The build order + difficulty legend
So here's the whole module at a glance. EASY = an afternoon. MEDIUM = a focused day. HARD = take your time, it's security-sensitive.
- 02 · timer — EASY — live clock + focus timer (already wired; this chapter explains it)
- 03 · player — EASY → MEDIUM — real audio playback (already wired; explained here)
- 04 · database — MEDIUM — the lynchpin: PDO helper, schema, persistent progress
- 05 · tasks — MEDIUM — real add/check/delete tasks (needs 04)
- 06 · stats — MEDIUM — kill the fake Home numbers (needs 04, 05)
- 07 · practice — MEDIUM — real practice logging + playlist (needs 03, 04)
- 08 · auth — HARD — multi-user login (needs 04)
- 09 · editing — HARD — admin CRUD / edit mode (needs 04, 08)
- 10 · polish — MEDIUM — flash messages, backups, security, what's next
Notice chapters 2 and 3 are already done if your clock is ticking — they document live code that's wired into index.php and app.js right now. From chapter 4 onward, you're building genuinely new stuff.

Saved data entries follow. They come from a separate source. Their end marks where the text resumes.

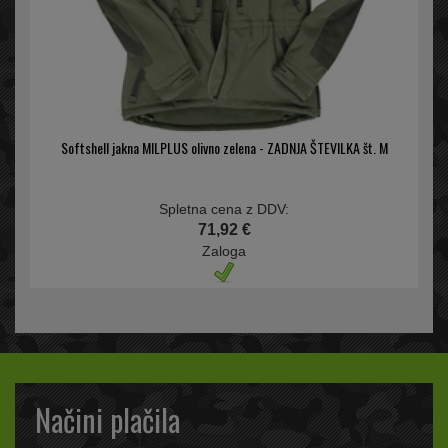
Softshell jakna MILPLUS olivno zelena - ZADNJA ŠTEVILKA št. M
Spletna cena z DDV:
71,92 €
Zaloga
Načini plačila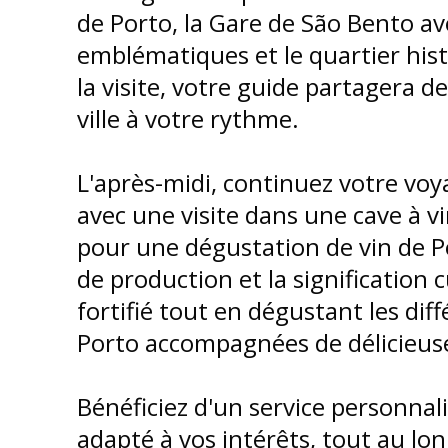
de Porto, la Gare de São Bento av
emblématiques et le quartier hist
la visite, votre guide partagera de
ville à votre rythme.
L'après-midi, continuez votre vo
avec une visite dans une cave à vi
pour une dégustation de vin de P
de production et la signification 
fortifié tout en dégustant les dif
Porto accompagnées de délicieuses
Bénéficiez d'un service personnalis
adapté à vos intérêts, tout au l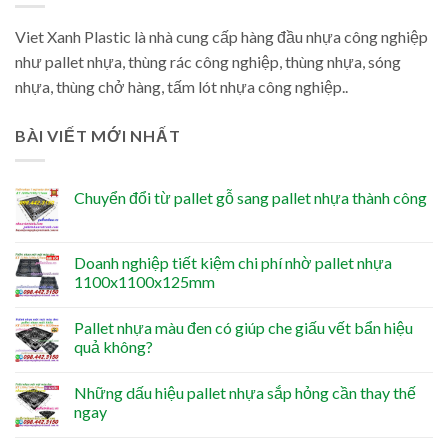
Viet Xanh Plastic là nhà cung cấp hàng đầu nhựa công nghiệp
như pallet nhựa, thùng rác công nghiệp, thùng nhựa, sóng
nhựa, thùng chở hàng, tấm lót nhựa công nghiệp..
BÀI VIẾT MỚI NHẤT
Chuyển đổi từ pallet gỗ sang pallet nhựa thành công
Doanh nghiệp tiết kiệm chi phí nhờ pallet nhựa
1100x1100x125mm
Pallet nhựa màu đen có giúp che giấu vết bẩn hiệu
quả không?
Những dấu hiệu pallet nhựa sắp hỏng cần thay thế
ngay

▣ Mini Project: Tidy the Workshop
Before any real building, let's clear the bench. Every project accumulates a little junk, and this one has a couple of stray files plus a useful tool nobody can reach. Cleaning up now means that when we're knee-deep in the database chapter, we're not tripping over mystery files wondering if they matter. It's the coding equivalent of doing the dishes before you cook.

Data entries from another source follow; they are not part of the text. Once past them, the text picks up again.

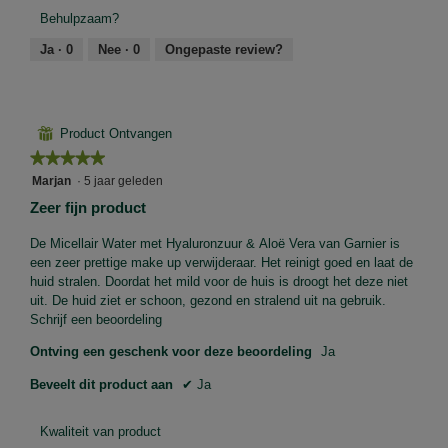
product,
Behulpzaam?
4
van
Ja ·
0
Nee ·
0
Ongepaste review?
5
⊞
Product Ontvangen
★★★★★
★★★★★
5
Marjan
·
5 jaar geleden
van
Zeer fijn product
5
sterren.
De Micellair Water met Hyaluronzuur & Aloë Vera van Garnier is
een zeer prettige make up verwijderaar. Het reinigt goed en laat de
huid stralen. Doordat het mild voor de huis is droogt het deze niet
uit. De huid ziet er schoon, gezond en stralend uit na gebruik.
Schrijf een beoordeling
Ontving een geschenk voor deze beoordeling
Ja
Beveelt dit product aan
✔
Ja
Kwaliteit van product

- Open the project folder and find
own-banner.php. Crack it open — it contains literally one line: its own filename. It's a stray from an old exercise. Delete it:rm own-banner.php(or just delete it in your editor). - Now find
banner.php— that one's a real, working tool (a "Type Inspector" that shows how PHP casts a value). It works great but nothing links to it. We'll give it a home later in the editing chapter; for now just visit it directly atbanner.php?v=0and confirm it still runs, so you know it's worth keeping. - Open
index.phpand scroll through thehome,music, andworksections. Every place you see a PHP$array = [...]of display data (the activity log, the metric bars, the queue, the practice minutes, the tasks), drop a quick// FAKE: replace in ch0Xcomment above it. You're literally annotating the movie set. - Count them. That number is your scoreboard — every fake array you replace in the coming chapters, delete its comment. The module is done when there are no
// FAKEcomments left.
Stretch goals:
- Add the project to git if it isn't already, and make a commit called "ch1: audit + cleanup" so you have a clean restore point before the real work.
- Sketch the dependency map on paper. Seriously — drawing the arrows yourself makes the build order stick.
What you flexed: reading a codebase critically, separating real from fake, identifying root causes (no DB, no JS) instead of treating symptoms, and ordering work by dependency. That's the senior-dev skill nobody teaches in syntax tutorials — knowing what to build and in what order, before writing a line of it.